*** Opening of Extracted records ***

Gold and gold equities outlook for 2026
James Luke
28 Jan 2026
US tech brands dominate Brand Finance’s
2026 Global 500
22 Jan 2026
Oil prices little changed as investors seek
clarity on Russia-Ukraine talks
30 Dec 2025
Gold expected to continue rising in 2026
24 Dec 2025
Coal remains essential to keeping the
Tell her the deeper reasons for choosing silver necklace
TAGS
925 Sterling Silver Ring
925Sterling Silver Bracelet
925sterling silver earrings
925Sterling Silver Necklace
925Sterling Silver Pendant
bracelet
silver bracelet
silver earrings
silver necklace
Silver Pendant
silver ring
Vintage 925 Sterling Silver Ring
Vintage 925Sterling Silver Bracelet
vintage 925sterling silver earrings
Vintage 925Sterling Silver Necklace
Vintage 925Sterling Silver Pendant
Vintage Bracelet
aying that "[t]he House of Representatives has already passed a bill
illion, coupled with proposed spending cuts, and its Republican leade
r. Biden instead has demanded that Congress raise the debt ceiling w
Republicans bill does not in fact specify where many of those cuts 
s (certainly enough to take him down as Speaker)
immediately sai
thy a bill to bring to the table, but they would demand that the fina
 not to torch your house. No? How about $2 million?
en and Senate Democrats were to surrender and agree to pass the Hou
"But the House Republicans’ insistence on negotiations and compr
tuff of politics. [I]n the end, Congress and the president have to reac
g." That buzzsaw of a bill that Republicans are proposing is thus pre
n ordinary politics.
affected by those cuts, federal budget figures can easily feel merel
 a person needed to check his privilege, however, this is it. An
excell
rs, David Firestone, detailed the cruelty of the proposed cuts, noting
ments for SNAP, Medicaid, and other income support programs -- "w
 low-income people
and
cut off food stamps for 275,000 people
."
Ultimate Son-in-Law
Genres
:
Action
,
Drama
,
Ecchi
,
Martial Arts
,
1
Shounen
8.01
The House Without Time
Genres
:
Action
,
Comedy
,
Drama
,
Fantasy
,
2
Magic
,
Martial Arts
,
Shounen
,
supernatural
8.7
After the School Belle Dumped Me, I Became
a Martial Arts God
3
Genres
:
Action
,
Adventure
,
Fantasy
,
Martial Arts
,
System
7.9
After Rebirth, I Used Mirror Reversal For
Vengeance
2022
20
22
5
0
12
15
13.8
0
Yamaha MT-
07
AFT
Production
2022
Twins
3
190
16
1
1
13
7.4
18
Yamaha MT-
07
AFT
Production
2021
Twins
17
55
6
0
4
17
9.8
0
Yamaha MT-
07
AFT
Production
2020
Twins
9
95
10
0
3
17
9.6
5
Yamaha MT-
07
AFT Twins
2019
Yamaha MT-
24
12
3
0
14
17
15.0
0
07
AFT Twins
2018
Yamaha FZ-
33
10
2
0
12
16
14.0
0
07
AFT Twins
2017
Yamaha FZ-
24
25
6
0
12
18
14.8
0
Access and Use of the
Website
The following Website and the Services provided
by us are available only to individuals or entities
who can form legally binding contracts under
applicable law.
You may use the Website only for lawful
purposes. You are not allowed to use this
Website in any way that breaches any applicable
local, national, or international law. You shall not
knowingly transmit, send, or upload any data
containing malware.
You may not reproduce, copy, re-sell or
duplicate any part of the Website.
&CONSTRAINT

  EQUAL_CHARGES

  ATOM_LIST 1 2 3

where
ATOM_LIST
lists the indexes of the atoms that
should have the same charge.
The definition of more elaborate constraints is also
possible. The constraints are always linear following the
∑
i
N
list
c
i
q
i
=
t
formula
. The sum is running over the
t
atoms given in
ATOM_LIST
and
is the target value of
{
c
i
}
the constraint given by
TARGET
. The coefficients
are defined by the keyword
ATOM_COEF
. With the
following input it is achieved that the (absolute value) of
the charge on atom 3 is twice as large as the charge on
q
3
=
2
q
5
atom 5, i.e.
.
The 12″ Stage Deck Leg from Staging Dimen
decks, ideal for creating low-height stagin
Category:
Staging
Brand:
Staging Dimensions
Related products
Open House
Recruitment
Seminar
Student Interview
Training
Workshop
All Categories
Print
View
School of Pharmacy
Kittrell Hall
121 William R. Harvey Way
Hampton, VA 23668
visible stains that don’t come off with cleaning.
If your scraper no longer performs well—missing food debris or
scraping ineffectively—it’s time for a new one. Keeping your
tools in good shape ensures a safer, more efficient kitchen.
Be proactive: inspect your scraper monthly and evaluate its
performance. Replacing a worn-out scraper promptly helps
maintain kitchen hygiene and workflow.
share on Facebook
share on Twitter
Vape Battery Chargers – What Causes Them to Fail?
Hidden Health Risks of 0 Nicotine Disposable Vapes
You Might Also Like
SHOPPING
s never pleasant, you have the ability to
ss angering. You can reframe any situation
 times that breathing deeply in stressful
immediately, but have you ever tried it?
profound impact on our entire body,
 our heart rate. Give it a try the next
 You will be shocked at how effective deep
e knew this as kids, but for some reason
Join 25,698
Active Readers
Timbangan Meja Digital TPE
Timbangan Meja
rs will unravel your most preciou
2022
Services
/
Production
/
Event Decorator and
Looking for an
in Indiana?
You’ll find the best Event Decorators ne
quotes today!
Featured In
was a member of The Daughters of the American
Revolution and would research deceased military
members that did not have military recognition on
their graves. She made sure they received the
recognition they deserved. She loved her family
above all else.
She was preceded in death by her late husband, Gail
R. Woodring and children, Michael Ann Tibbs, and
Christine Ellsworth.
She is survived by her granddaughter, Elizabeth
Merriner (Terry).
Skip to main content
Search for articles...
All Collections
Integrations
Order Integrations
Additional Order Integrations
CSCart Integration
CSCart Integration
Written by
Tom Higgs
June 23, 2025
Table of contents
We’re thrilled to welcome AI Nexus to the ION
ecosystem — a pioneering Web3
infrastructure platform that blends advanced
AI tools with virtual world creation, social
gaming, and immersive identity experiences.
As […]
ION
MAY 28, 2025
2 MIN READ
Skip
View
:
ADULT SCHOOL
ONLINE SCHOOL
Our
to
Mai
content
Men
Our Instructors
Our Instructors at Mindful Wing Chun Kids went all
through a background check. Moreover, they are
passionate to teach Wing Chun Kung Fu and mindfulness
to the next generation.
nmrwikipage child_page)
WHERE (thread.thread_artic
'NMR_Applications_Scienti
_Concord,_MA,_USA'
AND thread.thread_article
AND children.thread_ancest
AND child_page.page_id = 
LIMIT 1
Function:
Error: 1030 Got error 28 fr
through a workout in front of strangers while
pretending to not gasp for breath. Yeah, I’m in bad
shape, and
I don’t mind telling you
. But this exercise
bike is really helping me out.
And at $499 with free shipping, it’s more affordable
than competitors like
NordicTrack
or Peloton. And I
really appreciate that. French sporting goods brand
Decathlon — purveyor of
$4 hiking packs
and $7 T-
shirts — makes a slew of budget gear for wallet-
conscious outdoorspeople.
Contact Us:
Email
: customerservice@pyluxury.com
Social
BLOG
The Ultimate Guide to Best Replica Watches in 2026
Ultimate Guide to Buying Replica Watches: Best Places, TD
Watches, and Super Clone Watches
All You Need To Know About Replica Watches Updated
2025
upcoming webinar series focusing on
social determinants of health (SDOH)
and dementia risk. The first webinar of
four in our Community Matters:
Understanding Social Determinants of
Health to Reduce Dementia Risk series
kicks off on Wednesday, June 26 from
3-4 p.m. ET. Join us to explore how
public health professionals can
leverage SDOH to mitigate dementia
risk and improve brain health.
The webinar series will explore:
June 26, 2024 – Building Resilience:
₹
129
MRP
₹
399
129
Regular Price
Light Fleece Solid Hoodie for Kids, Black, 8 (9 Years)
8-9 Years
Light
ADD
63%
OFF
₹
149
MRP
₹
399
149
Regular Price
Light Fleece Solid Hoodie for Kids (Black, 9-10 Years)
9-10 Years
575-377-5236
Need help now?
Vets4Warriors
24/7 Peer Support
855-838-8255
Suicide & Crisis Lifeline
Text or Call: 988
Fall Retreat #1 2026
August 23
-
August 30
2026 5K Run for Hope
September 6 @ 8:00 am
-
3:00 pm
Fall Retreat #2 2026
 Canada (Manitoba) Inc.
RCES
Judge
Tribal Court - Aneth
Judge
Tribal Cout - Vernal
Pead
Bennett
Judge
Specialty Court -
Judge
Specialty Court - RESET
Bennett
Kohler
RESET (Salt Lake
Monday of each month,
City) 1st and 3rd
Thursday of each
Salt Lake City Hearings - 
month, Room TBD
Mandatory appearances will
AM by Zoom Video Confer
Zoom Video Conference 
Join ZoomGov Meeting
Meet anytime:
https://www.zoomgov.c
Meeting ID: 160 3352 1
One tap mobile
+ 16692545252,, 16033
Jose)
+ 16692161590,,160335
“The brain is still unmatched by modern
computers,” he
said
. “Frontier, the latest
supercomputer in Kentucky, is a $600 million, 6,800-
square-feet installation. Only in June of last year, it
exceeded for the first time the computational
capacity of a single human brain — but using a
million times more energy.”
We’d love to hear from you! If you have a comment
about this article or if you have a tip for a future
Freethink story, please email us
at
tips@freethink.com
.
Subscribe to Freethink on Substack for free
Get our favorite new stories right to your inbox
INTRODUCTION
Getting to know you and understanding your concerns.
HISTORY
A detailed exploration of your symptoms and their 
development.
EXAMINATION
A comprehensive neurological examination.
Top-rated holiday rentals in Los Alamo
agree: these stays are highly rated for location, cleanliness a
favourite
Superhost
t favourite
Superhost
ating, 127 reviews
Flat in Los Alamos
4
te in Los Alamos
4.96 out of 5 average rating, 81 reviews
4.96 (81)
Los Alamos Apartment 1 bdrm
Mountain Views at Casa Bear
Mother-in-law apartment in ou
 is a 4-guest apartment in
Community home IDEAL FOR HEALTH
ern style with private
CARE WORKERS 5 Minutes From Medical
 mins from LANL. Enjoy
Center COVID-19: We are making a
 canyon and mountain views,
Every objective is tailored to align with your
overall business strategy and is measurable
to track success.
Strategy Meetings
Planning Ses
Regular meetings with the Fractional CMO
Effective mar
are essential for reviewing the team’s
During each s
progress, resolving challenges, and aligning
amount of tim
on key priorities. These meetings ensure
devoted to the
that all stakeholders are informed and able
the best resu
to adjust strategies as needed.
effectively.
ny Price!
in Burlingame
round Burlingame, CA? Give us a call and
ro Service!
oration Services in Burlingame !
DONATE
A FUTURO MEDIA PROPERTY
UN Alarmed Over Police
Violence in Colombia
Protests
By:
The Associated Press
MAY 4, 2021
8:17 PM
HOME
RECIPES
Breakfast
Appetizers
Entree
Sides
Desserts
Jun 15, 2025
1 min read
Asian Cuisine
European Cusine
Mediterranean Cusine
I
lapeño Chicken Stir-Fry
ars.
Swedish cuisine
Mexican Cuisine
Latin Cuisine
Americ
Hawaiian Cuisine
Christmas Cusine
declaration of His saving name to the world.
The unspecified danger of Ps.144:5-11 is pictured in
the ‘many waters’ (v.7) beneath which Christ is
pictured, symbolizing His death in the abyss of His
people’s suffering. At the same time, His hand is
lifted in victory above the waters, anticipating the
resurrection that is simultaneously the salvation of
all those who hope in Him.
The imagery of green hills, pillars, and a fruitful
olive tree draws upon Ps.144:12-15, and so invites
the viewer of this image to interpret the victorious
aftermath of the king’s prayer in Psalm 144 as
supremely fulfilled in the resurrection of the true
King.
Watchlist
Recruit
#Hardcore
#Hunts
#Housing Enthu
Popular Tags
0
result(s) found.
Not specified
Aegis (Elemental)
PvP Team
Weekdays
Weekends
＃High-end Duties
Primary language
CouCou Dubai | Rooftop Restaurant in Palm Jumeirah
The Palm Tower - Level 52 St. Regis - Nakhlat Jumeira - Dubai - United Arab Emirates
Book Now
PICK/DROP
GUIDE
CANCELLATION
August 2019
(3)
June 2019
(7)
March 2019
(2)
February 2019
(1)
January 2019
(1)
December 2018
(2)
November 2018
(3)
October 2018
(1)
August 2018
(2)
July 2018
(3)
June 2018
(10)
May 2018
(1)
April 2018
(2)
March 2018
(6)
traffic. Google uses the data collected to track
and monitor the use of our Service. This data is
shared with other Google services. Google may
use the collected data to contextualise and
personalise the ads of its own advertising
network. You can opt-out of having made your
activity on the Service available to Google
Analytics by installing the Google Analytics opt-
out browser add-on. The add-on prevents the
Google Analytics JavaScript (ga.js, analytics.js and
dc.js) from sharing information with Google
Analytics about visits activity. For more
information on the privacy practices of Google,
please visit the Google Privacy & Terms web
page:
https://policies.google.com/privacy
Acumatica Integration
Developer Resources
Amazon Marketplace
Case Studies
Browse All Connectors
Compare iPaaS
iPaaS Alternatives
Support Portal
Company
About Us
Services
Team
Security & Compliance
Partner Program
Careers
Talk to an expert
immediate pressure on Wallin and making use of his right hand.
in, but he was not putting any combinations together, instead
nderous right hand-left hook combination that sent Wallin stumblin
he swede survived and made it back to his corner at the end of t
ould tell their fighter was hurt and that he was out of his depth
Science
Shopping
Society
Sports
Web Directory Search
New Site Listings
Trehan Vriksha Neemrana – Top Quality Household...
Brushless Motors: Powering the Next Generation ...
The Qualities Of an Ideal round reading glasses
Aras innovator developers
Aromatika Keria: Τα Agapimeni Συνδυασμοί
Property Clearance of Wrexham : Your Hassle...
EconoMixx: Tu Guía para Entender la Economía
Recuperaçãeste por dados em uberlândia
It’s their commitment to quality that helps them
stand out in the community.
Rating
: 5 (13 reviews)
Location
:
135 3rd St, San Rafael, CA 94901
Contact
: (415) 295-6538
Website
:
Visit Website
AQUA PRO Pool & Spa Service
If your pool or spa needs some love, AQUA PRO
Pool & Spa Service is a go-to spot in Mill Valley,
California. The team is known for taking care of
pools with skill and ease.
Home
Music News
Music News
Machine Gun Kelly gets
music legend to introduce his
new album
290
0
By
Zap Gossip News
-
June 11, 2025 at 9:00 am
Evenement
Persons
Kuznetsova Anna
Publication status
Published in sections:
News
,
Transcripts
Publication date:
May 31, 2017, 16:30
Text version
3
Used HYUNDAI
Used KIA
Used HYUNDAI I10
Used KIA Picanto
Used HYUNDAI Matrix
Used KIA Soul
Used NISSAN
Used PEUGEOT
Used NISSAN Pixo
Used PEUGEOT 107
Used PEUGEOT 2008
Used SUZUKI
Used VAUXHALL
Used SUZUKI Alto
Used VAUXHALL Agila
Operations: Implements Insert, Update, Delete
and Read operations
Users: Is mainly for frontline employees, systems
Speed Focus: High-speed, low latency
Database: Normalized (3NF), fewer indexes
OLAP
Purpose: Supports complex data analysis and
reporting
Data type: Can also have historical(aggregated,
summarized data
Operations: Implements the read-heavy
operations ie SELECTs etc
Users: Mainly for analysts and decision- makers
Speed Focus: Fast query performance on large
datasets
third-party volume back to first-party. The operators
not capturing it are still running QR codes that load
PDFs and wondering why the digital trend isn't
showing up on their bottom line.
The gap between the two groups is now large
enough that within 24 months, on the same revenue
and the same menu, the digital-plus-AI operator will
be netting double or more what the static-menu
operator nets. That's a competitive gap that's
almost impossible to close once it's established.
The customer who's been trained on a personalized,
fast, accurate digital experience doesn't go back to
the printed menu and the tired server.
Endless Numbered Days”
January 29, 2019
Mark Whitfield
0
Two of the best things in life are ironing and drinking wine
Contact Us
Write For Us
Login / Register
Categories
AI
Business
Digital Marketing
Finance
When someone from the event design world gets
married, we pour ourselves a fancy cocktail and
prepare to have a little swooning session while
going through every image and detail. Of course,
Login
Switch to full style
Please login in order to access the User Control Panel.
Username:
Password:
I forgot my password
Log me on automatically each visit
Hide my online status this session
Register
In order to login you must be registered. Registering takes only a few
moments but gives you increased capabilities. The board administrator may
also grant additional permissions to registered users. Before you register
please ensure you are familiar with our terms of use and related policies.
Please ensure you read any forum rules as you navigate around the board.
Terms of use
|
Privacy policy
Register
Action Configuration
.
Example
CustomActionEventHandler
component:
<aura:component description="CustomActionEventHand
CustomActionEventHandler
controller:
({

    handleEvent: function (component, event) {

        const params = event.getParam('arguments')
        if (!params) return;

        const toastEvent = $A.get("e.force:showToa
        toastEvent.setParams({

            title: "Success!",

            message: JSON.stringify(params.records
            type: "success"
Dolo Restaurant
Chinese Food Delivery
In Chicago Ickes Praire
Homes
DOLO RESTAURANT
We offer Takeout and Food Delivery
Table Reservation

*** Close of Extracted records ***

▶ [Exercise description]: Will you return exactly the lines above from the one with "passed a bill" down to the one with "local, national, or", counting both as part of the range?

▶ [Result of the exercise]:
aying that "[t]he House of Representatives has already passed a bill
illion, coupled with proposed spending cuts, and its Republican leade
r. Biden instead has demanded that Congress raise the debt ceiling w
Republicans bill does not in fact specify where many of those cuts 
s (certainly enough to take him down as Speaker)
immediately sai
thy a bill to bring to the table, but they would demand that the fina
 not to torch your house. No? How about $2 million?
en and Senate Democrats were to surrender and agree to pass the Hou
"But the House Republicans’ insistence on negotiations and compr
tuff of politics. [I]n the end, Congress and the president have to reac
g." That buzzsaw of a bill that Republicans are proposing is thus pre
n ordinary politics.
affected by those cuts, federal budget figures can easily feel merel
 a person needed to check his privilege, however, this is it. An
excell
rs, David Firestone, detailed the cruelty of the proposed cuts, noting
ments for SNAP, Medicaid, and other income support programs -- "w
 low-income people
and
cut off food stamps for 275,000 people
."
Ultimate Son-in-Law
Genres
:
Action
,
Drama
,
Ecchi
,
Martial Arts
,
1
Shounen
8.01
The House Without Time
Genres
:
Action
,
Comedy
,
Drama
,
Fantasy
,
2
Magic
,
Martial Arts
,
Shounen
,
supernatural
8.7
After the School Belle Dumped Me, I Became
a Martial Arts God
3
Genres
:
Action
,
Adventure
,
Fantasy
,
Martial Arts
,
System
7.9
After Rebirth, I Used Mirror Reversal For
Vengeance
2022
20
22
5
0
12
15
13.8
0
Yamaha MT-
07
AFT
Production
2022
Twins
3
190
16
1
1
13
7.4
18
Yamaha MT-
07
AFT
Production
2021
Twins
17
55
6
0
4
17
9.8
0
Yamaha MT-
07
AFT
Production
2020
Twins
9
95
10
0
3
17
9.6
5
Yamaha MT-
07
AFT Twins
2019
Yamaha MT-
24
12
3
0
14
17
15.0
0
07
AFT Twins
2018
Yamaha FZ-
33
10
2
0
12
16
14.0
0
07
AFT Twins
2017
Yamaha FZ-
24
25
6
0
12
18
14.8
0
Access and Use of the
Website
The following Website and the Services provided
by us are available only to individuals or entities
who can form legally binding contracts under
applicable law.
You may use the Website only for lawful
purposes. You are not allowed to use this
Website in any way that breaches any applicable
local, national, or international law. You shall not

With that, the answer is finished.